Mme X fait valoir que la lecture des 3 derniers bulletins de paie permet en effet d’établir que pour le mois d’avril, elle a pris 6 jours de congés; qu’il lui restait alors 10 jours de congés à la fin du mois; que pour le mois de mai, elle a pris 5 jours, soit un solde de de 5,5 jours et que, pour le mois de juin, sur ce solde de 5,5 jours de congés payés, l’employeur ne lui a réglé que 2,5 jours. Il reste donc dû à 3 jours de congés payés.
La société soutient que le solde de 2,5 jours non pris ont été payés sur le bulletin de juin 2012 et que le solde N-1 de 4 jours a été payé et pris en mai 2012.
Mais il ressort du bulletin de mai 2012 que, comme le soutient la salariée, 5 jours de congés ont été pris et payés au cours de ce mois, et non 4 comme le soutient l’employeur, et sur le solde de 5,5 jours, seuls 2,5 jours de congés ont été pris et payés au mois de juin 2012, laissant un solde de 3 jours.

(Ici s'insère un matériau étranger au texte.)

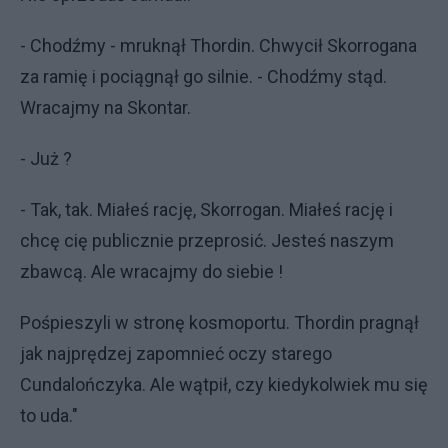
- Chodźmy - mruknął Thordin. Chwycił Skorrogana
za ramię i pociągnął go silnie. - Chodźmy stąd.
Wracajmy na Skontar.
- Już ?
- Tak, tak. Miałeś rację, Skorrogan. Miałeś rację i
chcę cię publicznie przeprosić. Jesteś naszym
zbawcą. Ale wracajmy do siebie !
Pośpieszyli w stronę kosmoportu. Thordin pragnął
jak najprędzej zapomnieć oczy starego
Cundalończyka. Ale wątpił, czy kiedykolwiek mu się
to uda."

Il convient donc de confirmer le jugement.
PAR CES MOTIFS :
Confirme le jugement rendu le 7 juin 2013 par le conseil de prud’hommes de Montpellier, sauf en ce qu’il a débouté Mme X en ses demandes au titre d’une indemnité compensatrice de préavis et d’indemnité de congés payés y afférants ;
Statant à nouveau sur le chef infirmé :
Condamne la société Domidom services à payer à Mme X les sommes suivantes :
— 2 079 euros au titre de l’indemnité compensatrice de préavis';
— 207,90 euros au titre des congés payés sur préavis;
Y ajoutant :
Vu l’article 700 du code de procédure civile ;
Rejette la demande de la société Domidom services et la condamne à payer à Mme X la somme de 1 500 euros ;
Condamne la société Domidom services aux dépens.